Custom base URL for embedding API endpoints. Leave unset to use the provider’s default.
BLOCK_EMBEDDING_SEARCH_COSINE_DISTANCE_THRESHOLD
float
default:"0.8"
Cosine distance threshold for embedding similarity searches. Lower values = more strict matching.
Be careful when choosing your embedding model.
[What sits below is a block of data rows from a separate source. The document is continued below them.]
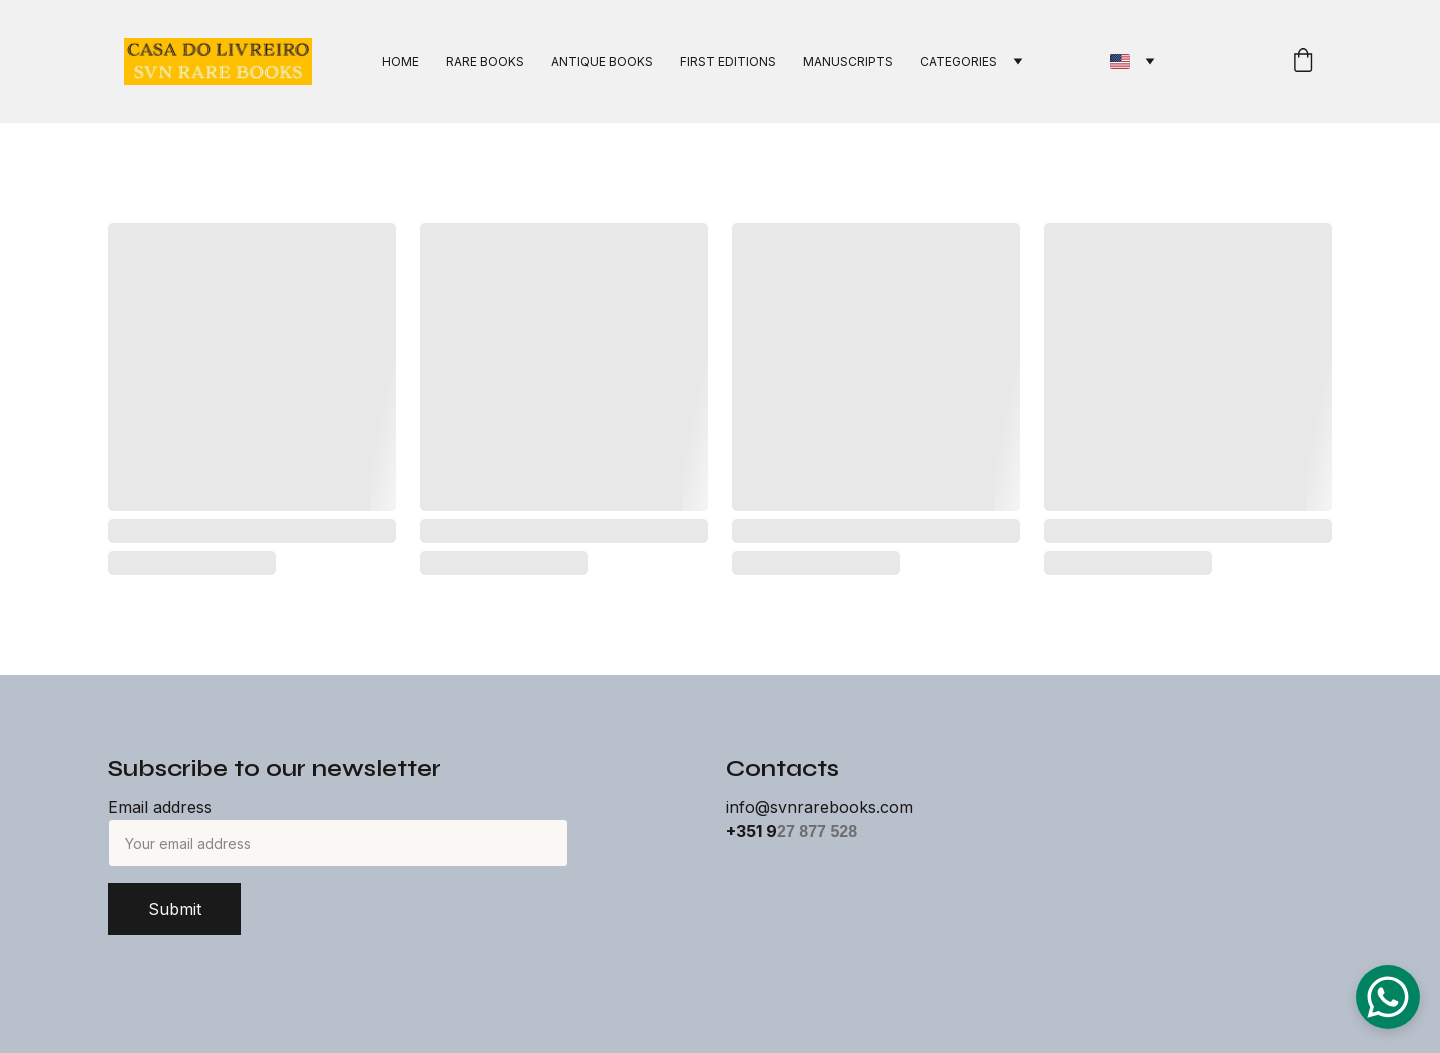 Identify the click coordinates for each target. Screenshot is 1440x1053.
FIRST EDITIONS (728, 61)
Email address (160, 807)
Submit (174, 909)
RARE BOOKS (485, 61)
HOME (400, 61)
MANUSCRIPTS (848, 61)
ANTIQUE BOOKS (602, 61)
Changing the embedding model after data has been stored will require you to clean and rebuild your databases, as existing vector embeddings will be incompatible with the new model’s output format and dimensions.

.env Examples

# Required LLM Configuration
LLM_API_KEY=sk-your-openai-api-key-here

# Optional LLM Settings
LLM_SDK=openai
LLM_SIMPLE_MODEL=gpt-4
LLM_RESPONSE_TIMEOUT=60

# Embedding Configuration
BLOCK_EMBEDDING_PROVIDER=openai
BLOCK_EMBEDDING_MODEL=text-embedding-3-small
BLOCK_EMBEDDING_DIM=1536
BLOCK_EMBEDDING_SEARCH_COSINE_DISTANCE_THRESHOLD=0.8

Appendix

1

Install Ollama

Go to Ollama to download and install Ollama.
2

Start Ollama

# Pull and run a model
ollama pull qwen3:8b
ollama pull qwen3-embedding:0.6b
ollama serve
3

Enable OpenAI compatibility

Ollama automatically provides OpenAI-compatible endpoints at http://localhost:11434/v1
Local LLM setups are perfect for development, privacy-sensitive applications, or when you want to avoid API costs. Ollama provides OpenAI-compatible APIs, making integration seamless.